BFM Business
Entreprises

Stellantis: les rémunérations de Carlos Tavares et John Elkann sous le feu des critiques

Le constructeur automobile tient son assemblée générale mardi. Cette année encore, elle sera mouvementée. Les rémunérations du directeur général et du président de l’entreprise sont vivement critiquées par trois sociétés de conseil aux actionnaires, qui recommandent de voter contre.

Jusqu’à 36,5 millions d’euros sur la seule année 2023. C’est trop, beaucoup trop estiment trois sociétés de conseils aux actionnaires. La rémunération de Carlos Tavares est presque sept fois plus importante que le salaire médian de ses pairs européens, estime l'une de ces sociétés, ISS. Elle est aussi "élevée" par rapport à ses concurrents américains, Ford ou General Motors, selon l’agence de conseil.

C’est pourtant l’argument phare de Stellantis pour défendre le salaire de son directeur général. L’entreprise aime à rappeler en effet qu’elle réalise 53% de ses profits outre-Atlantique, et 75% hors d’Europe.

Les Experts : Tavares, des critiques contre sa rémunération - 08/04
Les Experts : Tavares, des critiques contre sa rémunération - 08/04
26:41

Proxinvest, qui recommande également de voter contre le salaire du dirigeant, va plus loin.

"Une telle rémunération pourrait traduire une emprise de Carlos Tavares sur son conseil d’administration," estime Charles Pinel.

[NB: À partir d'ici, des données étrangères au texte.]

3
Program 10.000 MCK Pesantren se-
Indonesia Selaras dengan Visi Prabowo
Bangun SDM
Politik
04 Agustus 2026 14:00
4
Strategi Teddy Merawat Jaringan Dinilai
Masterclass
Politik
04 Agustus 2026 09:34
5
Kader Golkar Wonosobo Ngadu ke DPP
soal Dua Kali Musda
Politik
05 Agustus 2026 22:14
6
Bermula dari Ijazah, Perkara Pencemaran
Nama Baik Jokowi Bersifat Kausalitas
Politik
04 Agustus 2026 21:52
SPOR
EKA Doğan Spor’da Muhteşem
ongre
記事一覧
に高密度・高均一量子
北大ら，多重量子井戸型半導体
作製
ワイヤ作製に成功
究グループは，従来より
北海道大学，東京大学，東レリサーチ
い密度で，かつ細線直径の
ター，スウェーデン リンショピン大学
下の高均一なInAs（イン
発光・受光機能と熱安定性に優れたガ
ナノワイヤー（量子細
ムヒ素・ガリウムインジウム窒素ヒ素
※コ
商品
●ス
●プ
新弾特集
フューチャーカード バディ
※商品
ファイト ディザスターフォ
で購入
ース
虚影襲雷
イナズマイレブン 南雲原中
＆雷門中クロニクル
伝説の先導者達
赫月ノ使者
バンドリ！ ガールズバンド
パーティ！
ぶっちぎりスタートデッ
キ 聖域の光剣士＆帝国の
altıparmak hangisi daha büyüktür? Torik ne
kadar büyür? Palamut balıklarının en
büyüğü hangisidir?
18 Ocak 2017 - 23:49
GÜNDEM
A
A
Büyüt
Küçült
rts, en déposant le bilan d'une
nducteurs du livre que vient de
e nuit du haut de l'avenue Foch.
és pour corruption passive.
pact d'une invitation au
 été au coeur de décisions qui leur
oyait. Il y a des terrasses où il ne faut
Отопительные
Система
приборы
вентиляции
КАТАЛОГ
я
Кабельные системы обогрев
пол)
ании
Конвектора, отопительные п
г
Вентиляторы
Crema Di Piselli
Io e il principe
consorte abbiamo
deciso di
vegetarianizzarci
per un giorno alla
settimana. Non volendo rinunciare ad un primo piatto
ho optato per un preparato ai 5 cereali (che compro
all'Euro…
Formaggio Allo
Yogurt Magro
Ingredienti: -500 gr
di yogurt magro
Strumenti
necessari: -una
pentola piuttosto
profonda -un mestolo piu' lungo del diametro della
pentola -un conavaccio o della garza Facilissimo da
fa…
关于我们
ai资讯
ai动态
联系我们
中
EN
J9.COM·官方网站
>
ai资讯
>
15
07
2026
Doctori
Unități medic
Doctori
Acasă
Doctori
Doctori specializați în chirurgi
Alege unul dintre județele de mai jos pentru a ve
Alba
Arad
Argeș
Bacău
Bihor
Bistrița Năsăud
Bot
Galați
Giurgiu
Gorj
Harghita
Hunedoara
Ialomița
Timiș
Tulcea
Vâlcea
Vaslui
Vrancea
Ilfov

Le directeur général de la société française de conseil aux actionnaires assure encore que "le taux d’indépendance du conseil de Stellantis est faible".

Une gouvernance déséquilibrée

Le constat est le même chez Phitrust, gestionnaire spécialisé en investissement durable. "Si Carlos Tavares se paye autant, c’est que son conseil d’administration le lui permet", abonde Denis Branche, cofondateur, avant d’ajouter:

"L’idée, c’est de le retenir à tout prix, mais n’y a-t-il pas d’autres personnes compétentes?"

Proxinvest s’inquiète ainsi de ce qu’on pourrait appeler une "Tavares dépendance" chez Stellantis. "Une entreprise qui repose sur un seul homme, c’est très malsain. C’est l’inverse d’une gouvernance équilibrée", développe Charles Pinel.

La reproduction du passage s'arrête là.